Figure 1.
Magnetic resonance microscopy (MRM) enables concurrent visualization of the brain and face of GD17 mouse fetuses.
Forebrain regions, pituitary, and cerebellum were manually segmented from transverse 39 µm MRM sections (A). 3D brain reconstructions were generated by overlaying manually segmented regions with whole-brain masks (B). Reduced opacity of the left cortex and diencephalon allows visualization of the left ventricle, hippocampus, third ventricle, and pituitary. From the same MRM scans, 3D head reconstructions were created, allowing concurrent visualization of the face and brain in situ (C–D). The size of a GD17 mouse fetus can be appreciated when shown in scale with a U.S. penny (E).
Figure 2.
Cyclopamine-induced facial dysmorphology.
From MRM images, extracted facial surfaces are shown for a vehicle-exposed control fetus (A,B), along with three fetuses representative of the phenotypic spectrum observed in the cyclopamine-exposed non-cleft (NC) group (C–H). Snout width (SW), snout length (SL), and mandible length (ML) were measured from facial reconstructions, while interocular distance was measured from coronal MRM sections (inset). For each cyclopamine-exposed group, linear measurements are reported as percent difference relative to the vehicle exposure group. Values represent the mean + S.E.M. * p<0.05 compared to vehicle-exposed control group.
Table 1.
Sample size by treatment group.
Figure 3.
Cyclopamine-exposed fetuses are not holoprosencephalic.

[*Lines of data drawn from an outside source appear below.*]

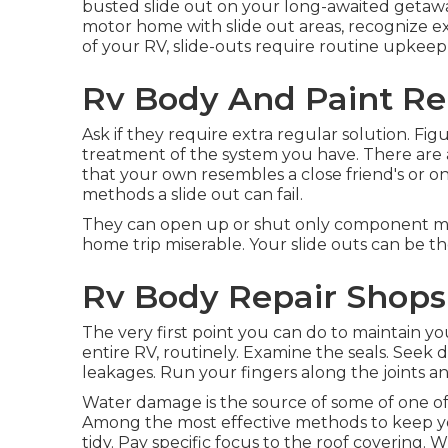
busted slide out on your long-awaited getawa
motor home with slide out areas, recognize e
of your RV, slide-outs require routine upkee
Rv Body And Paint Rep
Ask if they require extra regular solution. Fi
treatment of the system you have. There are a
that your own resembles a close friend's or on
methods a slide out can fail.
They can open up or shut only component me
home trip miserable. Your slide outs can be the
Rv Body Repair Shops
The very first point you can do to maintain yo
entire RV, routinely. Examine the seals. Seek 
leakages. Run your fingers along the joints and
Water damage
is the source of some of one of
Among the most effective methods to keep you
tidy. Pay specific focus to the roof covering.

Along with a vehicle exposed control (A, F, K), representative examples of the cyclopamine-exposed NC (B, G, L), CPO (C, H, M) UL-CLP (D, I, N), BL-CLP (E, J, O), groups are shown. For each example, a coronal MRM section (A–E) showing normal separation between the cerebral hemispheres (arrow) and the secondary palate (arrow head) is shown above a reconstruction of the face and brain (F–J) and a transverse section through the forebrain (K–O). Complete separation of the cerebral hemispheres is evident in each of the reconstructed brains. Transverse sections show normal division of the cerebral cortices with an intact septal region. These images also illustrate deficiency of the pituitary (arrow in G) and olfactory bulbs, and enlargement of the third ventricle (arrow head in M) and septal region in cyclopamine-exposed fetuses. Color-coding in F-O is shown in Fig. 1, where dark red = cerebral cortices, light green = diencephalon, dark blue = septal region, yellow = lateral ventricles, orange = third ventricle, pink = olfactory bulbs, light purple = pituitary.
Figure 4.
Volumetric brain abnormalities in cyclopamine-exposed fetuses.

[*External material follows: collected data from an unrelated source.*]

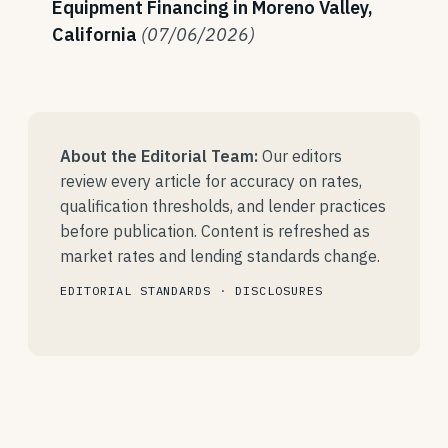
Equipment Financing in Moreno Valley,
California
(07/06/2026)
About the Editorial Team:
Our editors
review every article for accuracy on rates,
qualification thresholds, and lender practices
before publication. Content is refreshed as
market rates and lending standards change.
EDITORIAL STANDARDS
·
DISCLOSURES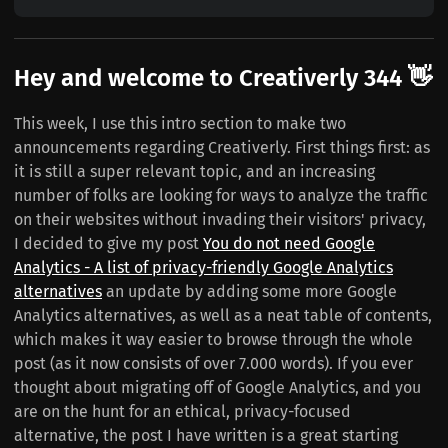
Hey and welcome to Creativerly 344 👋
This week, I use this intro section to make two
announcements regarding Creativerly. First things first: as
it is still a super relevant topic, and an increasing
number of folks are looking for ways to analyze the traffic
on their websites without invading their visitors' privacy,
I decided to give my post
You do not need Google
Analytics - A list of privacy-friendly Google Analytics
alternatives
an update by adding some more Google
Analytics alternatives, as well as a neat table of contents,
which makes it way easier to browse through the whole
post (as it now consists of over 7.000 words). If you ever
thought about migrating off of Google Analytics, and you
are on the hunt for an ethical, privacy-focused
alternative, the post I have written is a great starting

Total brain volumes (inset) were derived following automated skull stripping. Values represent the mean + S.E.M. * p<0.05 compared to the vehicle-exposed control group. For determination of disproportionate differences, the volume of each manually segmented brain region was calculated as a percentage of total brain volume for each animal. Remaining volume includes mid- and hindbrain regions. To illustrate relative changes on the same scale, percent volumes are normalized to mean control values. Values represent the mean ± the S.E.M. *p<0.05 compared to the control group.
Figure 5.
Corpus callosum integrity in fetuses with UL-CLP.
Diffusion tensor imaging was used to visualize white matter fiber tracts in GD19 vehicle-exposed (top row) and cyclopamine-exposed fetuses with UL-CLP (bottom row). For each group, one fetus was selected at random from each of three independent litters. The directionality of the brain fiber tracts in the color-coded maps are indicated as follows: red, left/right; blue, inferior/superior; and green, anterior/posterior. In both controls and cyclopamine-exposed fetuses, the corpus callosum (dashed outline), hippocampal commissure (arrow) and anterior commissure (arrowhead) are evident.